WEST LAFAYETTE, Ind. — Catherine Bertini has left her mark on global food security through her work as the former executive director of the United Nations World Food Program.
As head of the program from 1992 to 2002, Bertini led the U.N. response to food crises in North Korea, Afghanistan, Bosnia and Kosovo and was credited with helping to save millions of lives in famine-stricken regions.
Bertini, who was also awarded the 2003 World Food Prize, talked Nov. 2 about global food security at Purdue University.
Purdue President Mitch Daniels hosted a question-and-answer session with Bertini.
How did you know you wanted to be involved with government?
When I was 15 years old, I went to a seminar for high school students interested in government. It was a five-day seminar at Colgate University. I grew up in upstate New York, so it wasn’t very far away.
It totally sold me on government and politics. I decided that, instead of being a music teacher, I was going to go with government. That’s where it started.
What other work did you do?
I went to university in New York — in the capital, so I could work in the Legislature and in the governor’s office. From there I worked in politics for five years.
I didn’t want to be a 25-year-old who had only been a politician. I wanted to be able to offer something else. So I went to a public affairs job … Finally I said that I better get around to being in government.
I said I wanted to be in social service and service delivery … I was nominated to run the domestic food assistance program. From there, I went to the World Food Program.
What would your career have looked like if you didn’t go into government?
If I hadn’t gone into government, I would have been a high school music teacher. I played the clarinet and still do.

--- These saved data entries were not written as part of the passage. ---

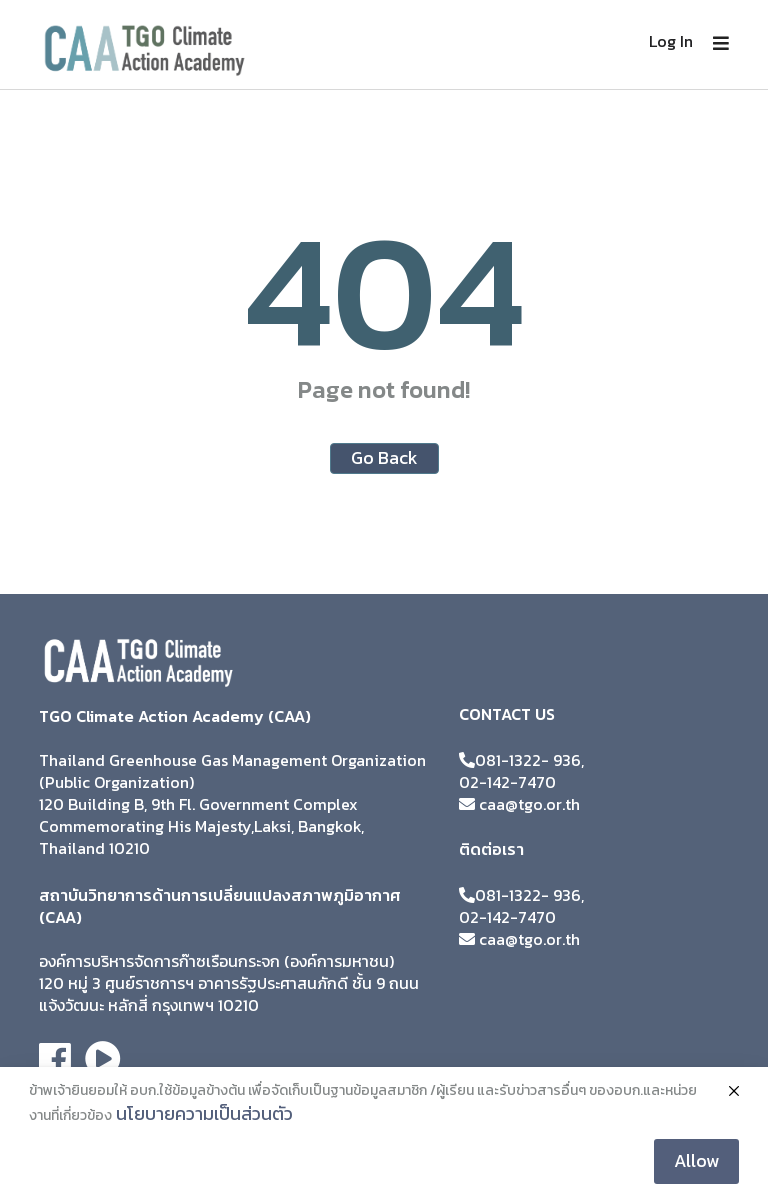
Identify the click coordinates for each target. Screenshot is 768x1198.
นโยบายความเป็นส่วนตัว (204, 1113)
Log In (671, 41)
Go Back (384, 457)
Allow (696, 1160)
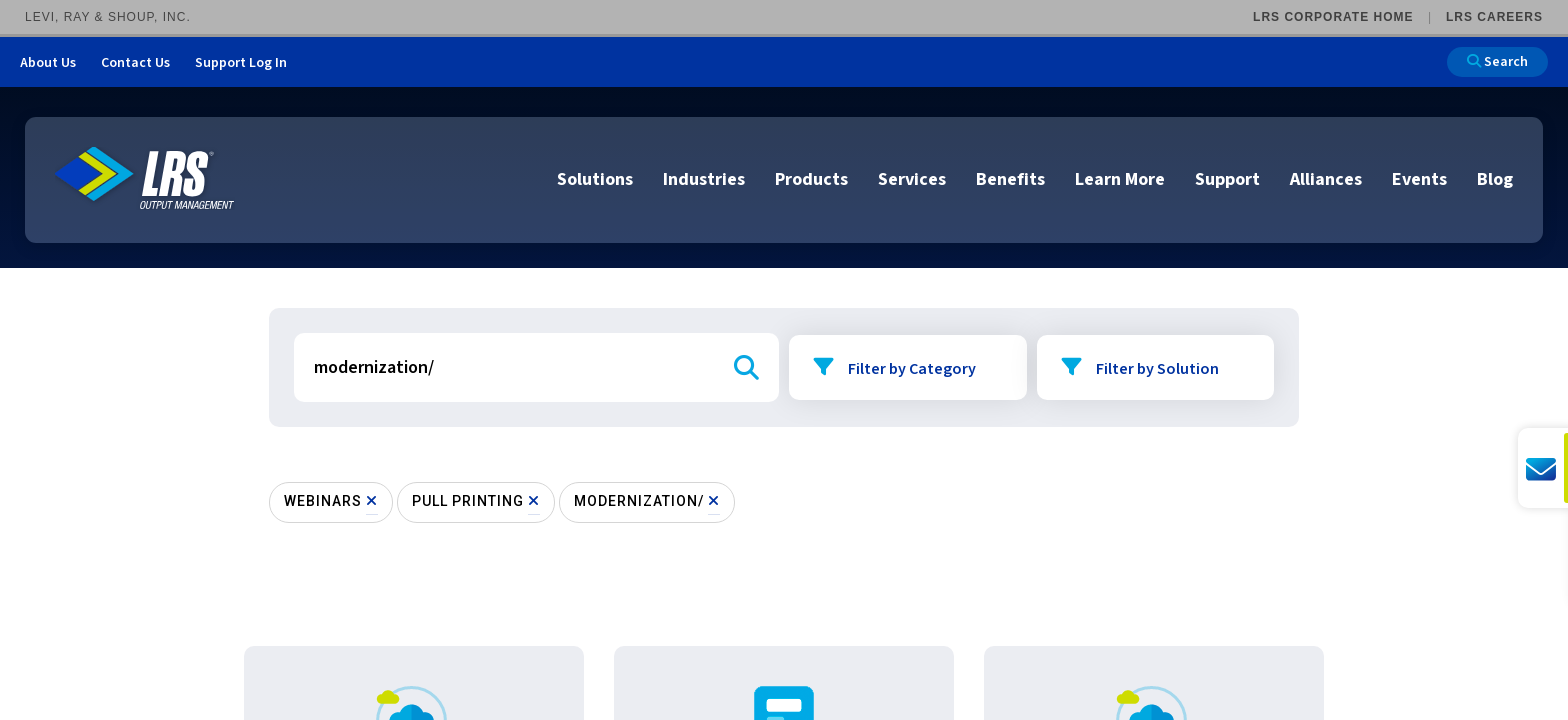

I’m in a community band.
How did you put the focus on women in ag at the WFP?
When I got to WFP, I looked at the statistics for all of the international staff — what percentage were women or men? The female percentage was 17 percent. The Office of the United Nations High Commissioner for Refugees was around 35 percent.
I asked my new colleagues why our numbers weren’t like their numbers. They said we did more “guy things” here.
Guy things included managing trains, trucks, planes and ships needed to move food. I didn’t believe there weren’t women in those fields.
When people say there aren’t enough women in an area because there just aren’t any, that’s bologna. There are women in every field.
I said we’d find them, and we did. By the time I left, the number was 39 percent.
What role do women in developing countries play?
Who cooks food? In the developing world, it is virtually all women. If women are cooking, finding water, collecting firewood, growing food, working in the field while they have babies on their back — milking cows and taking milk to the co-op at night — they’re doing everything.
Somehow we needed to partner with women because they’re the ones in a position to help end hunger. We decided to consult with women and find out what they needed.
We ended up organizing leadership groups so that we could hear from women. We had to find ways to reach them.
What did you do with your World Food Prize winnings?
I asked the World Food Prize, rather than to give the money to me, to give it to the newly created Catherine Bertini Trust Fund for Girls’ Education. The grant gifts money to small organizations around the world working to get more girls in school.